On Tour: Erie, PA

From the window of the tiny connector plane, Lake Erie stretches so wide behind the eponymous town, a mottled map of green farms and industrial infrastructure, that you can see the curvature of the earth in its glassy surface. This is only my second visit to the Great Lakes ever, after the Traverse City Film Festival in Michigan, just over a month ago. The man sitting next to me on the flight, a burly ex-marine who now works in sales at a large tech startup company, was born and raised in Erie, and recommends that I “hotwire a car” to more easily travel between the Super 8 motel and my scheduled activities around town. (I’m not sure if this is a deadpan joke or a regional or slang usage of the term that I haven’t heard before.)

I decide to rent a car. The energetic young woman working at the Enterprise desk asks why I’m in town and, when I tell her it’s to present my film at Mercyhurst, exclaims that she is an alumna and has seen the publicity on social media. “Brooklyn, New York,” she says with a smile as she examines my driver’s license. “I can’t even imagine what that’s like!”

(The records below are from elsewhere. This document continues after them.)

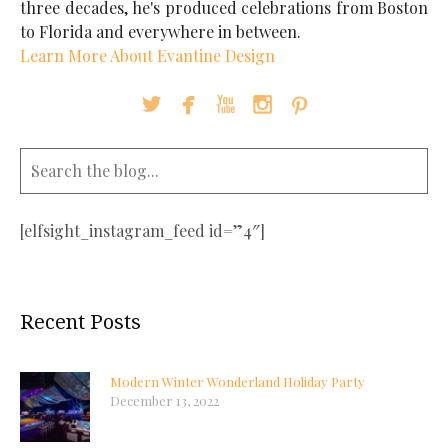
three decades, he's produced celebrations from Boston
to Florida and everywhere in between.
Learn More About Evantine Design





[elfsight_instagram_feed id=”4″]
Recent Posts
Modern Winter Wonderland Holiday Party
December 13, 2022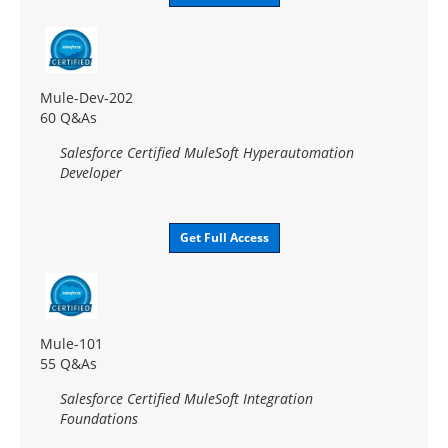
Mule-Dev-202
60 Q&As
Salesforce Certified MuleSoft Hyperautomation
Developer
Get Full Access
Mule-101
55 Q&As
Salesforce Certified MuleSoft Integration
Foundations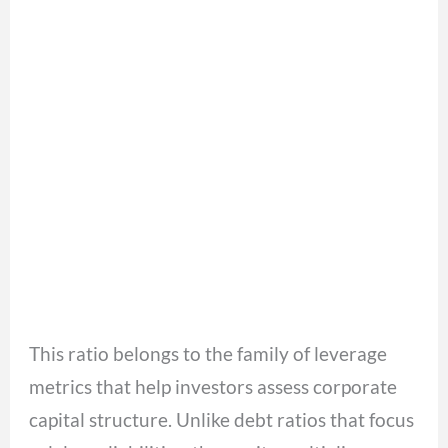
This ratio belongs to the family of leverage
metrics that help investors assess corporate
capital structure. Unlike debt ratios that focus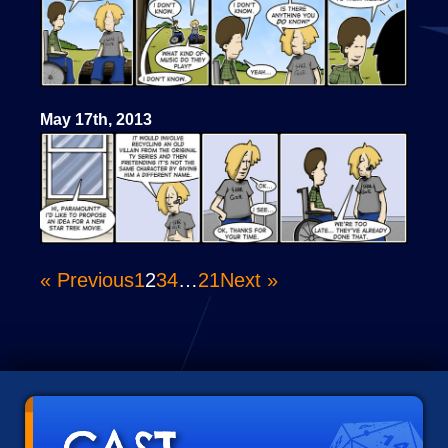
May 17th, 2013
« Previous
1
2
3
4
…
21
Next »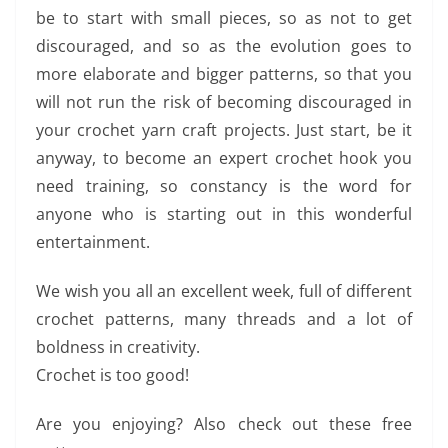
be to start with small pieces, so as not to get
discouraged, and so as the evolution goes to
more elaborate and bigger patterns, so that you
will not run the risk of becoming discouraged in
your crochet yarn craft projects. Just start, be it
anyway, to become an expert crochet hook you
need training, so constancy is the word for
anyone who is starting out in this wonderful
entertainment.
We wish you all an excellent week, full of different
crochet patterns, many threads and a lot of
boldness in creativity.
Crochet is too good!
Are you enjoying? Also check out these free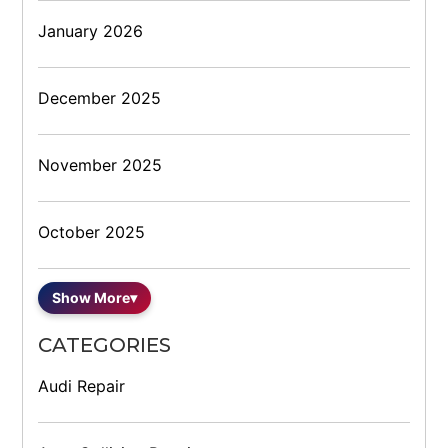
January 2026
December 2025
November 2025
October 2025
Show More
▾
CATEGORIES
Audi Repair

The audience at the screening is comprised of several dozen viewers including students, professors, community members spanning a wide age range, union members, and the owners of of local coffee roasting company called Happy Mug featuring fairly traded coffee. After the screening, they offer freshly brewed samples of their wares to stimulate the discussion.

One student asks about the conflict between immigration reform and labor, stating his belief that both “open borders”—which he says he supported—and raising minimum wage “artificially” would lead to unemployment. I reply with a couple of ideas. On the one hand, raising the “floor” of wages for low-wage workers benefits the whole economy, because these consumers have more to spend and they do so. I also don’t believe that any market process, such as setting wages, happens “naturally”—governments, institutions and individuals make decisions and intervene constantly. On the other hand, it’s interesting to see that the traditional conflict between organized labor and immigration has been changing in recent years, as many large unions like the AFL-CIO have realized that the future of their movement lies in organizing low wage workers, including the millions of undocumented workers that are already here.

This last point sparks some really interesting comments from Michael A. Hanson, the Business Development Coordinator of Local 56 of the International Brotherhood of Electrical Workers. “My union has done a complete 180 on the immigration issue in the past 10 years,” he says. “Now we organize lots of undocumented workers in the building trades. Calling immigrants ‘illegal’ is a strategy of the 1% to divide us.”

For me, this comment reveals in a nutshell the incredible potential of the historical moment we’re living in right now to begin to reverse the tide of economic inequality—if only enough people have the courage to find common cause with others across the divides that keep us separate in so many ways.